REVIEW: The Divergent Series: Allegiant (12A) **
Anyone who believes that Americans don't grasp irony should watch the third film in the Divergent saga, adapted from Veronica Roth's best-selling trilogy for young adults.
Anyone who believes that Americans don’t grasp irony should watch the third film in the Divergent saga, adapted from Veronica Roth’s best-selling trilogy for young adults.
While the series’ gutsy heroine makes speeches about individuality, Robert Schwentke’s dystopian action adventure surrenders to bland genre conformity.
Allegiant lurks in the shadow of The Hunger Games, treading water for two hours before lighting the fuse on a final reckoning that forms the spine of the concluding instalment, Ascendant, released in June 2017.
Unlike Katniss Everdeen, Divergent’s trailblazer Tris becomes increasingly reactive in this third outing.
She develops a nasty case of naivete at a critical juncture, which doesn’t make sense given all she has endured.
The demise of Jeanine (Kate Winslet) in the second picture leaves a power vacuum, which is neatly filled by Evelyn (Naomi Watts), embittered leader of the factionless, and Johanna (Octavia Spencer), figurehead of peace-loving Amity.
‘Sometimes walls are there to protect us,’ Evelyn tells her people, but Tris (Shailene Woodley), her lover Four (Theo James), brother Caleb (Ansel Elgort), good friend Christina (Zoe Kravitz) and Dauntless turncoat Peter (Miles Teller) disagree and scale the electrified perimeter of Chicago.

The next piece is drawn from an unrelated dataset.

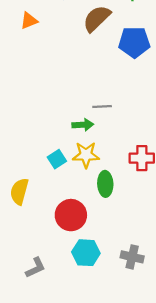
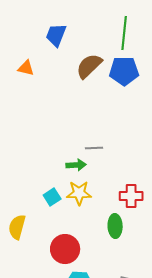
orange triangle: (29, 21) -> (26, 68), turned 36
blue pentagon: (134, 42) -> (124, 71), moved
green ellipse: (105, 184) -> (115, 226), moved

They discover a radiation-ravaged wilderness known as The Fringe where rivers run blood red.
Armed forces rescue Tris and her group in the nick of time and transport them to headquarters.
There, facility director David (Jeff Daniels) reveals a grand genetic experiment with far-reaching consequences for the fate of mankind.
Unsure who to trust, the new arrivals face difficult choices to survive.
Meanwhile back in the city ruins, Evelyn and thuggish henchman Edgar (Jonny Weston) prepare to usurp Johanna.
The Divergent Series: Allegiant is the weakest link in the dramatic chain.
Four screenwriters offer no artistic justification for cleaving Roth’s final book in half: Allegiant is two hours of awkward foreplay and at the end.
Action set pieces are solid but functional.
Teller serves up quips as the comic relief and only justifies his presence in a laughable action sequence that witnesses hundreds of extras fleeing from memory-erasing orange gas that looks like the special effects department unleashed a giant carroty fart.